◆ EXERCISE DIRECTIONS
Make an exact copy of the records, and keep the pictures out of it.

◆ DATA SHOWN
■ ■ ■

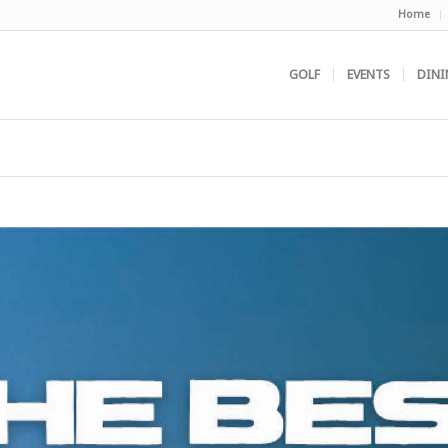
Home
GOLF
EVENTS
DINI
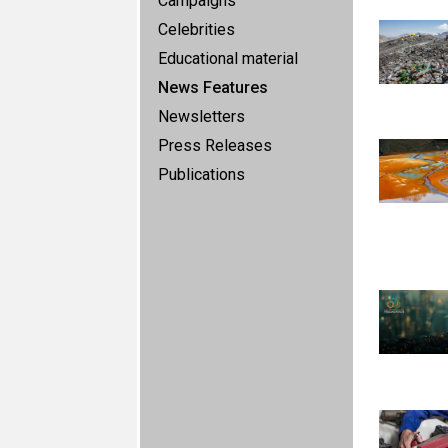
Campaigns
Celebrities
Educational material
News Features
Newsletters
Press Releases
Publications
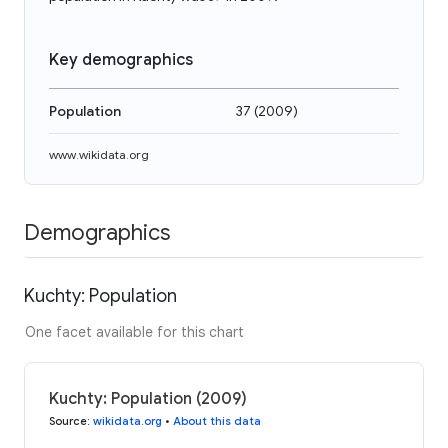
Key demographics
Population
37
(
2009
)
www.wikidata.org
Demographics
Kuchty: Population
One facet available for this chart
Kuchty: Population (2009)
Source
:
wikidata.org
•
About this data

■ ■ ■

◆ RESPONSE TO THIS EXERCISE
Home
GOLF
EVENTS
DINI
Campaigns
Celebrities
Educational material
News Features
Newsletters
Press Releases
Publications
Key demographics
Population
37
(
2009
)
www.wikidata.org
Demographics
Kuchty: Population
One facet available for this chart
Kuchty: Population (2009)
Source
:
wikidata.org
•
About this data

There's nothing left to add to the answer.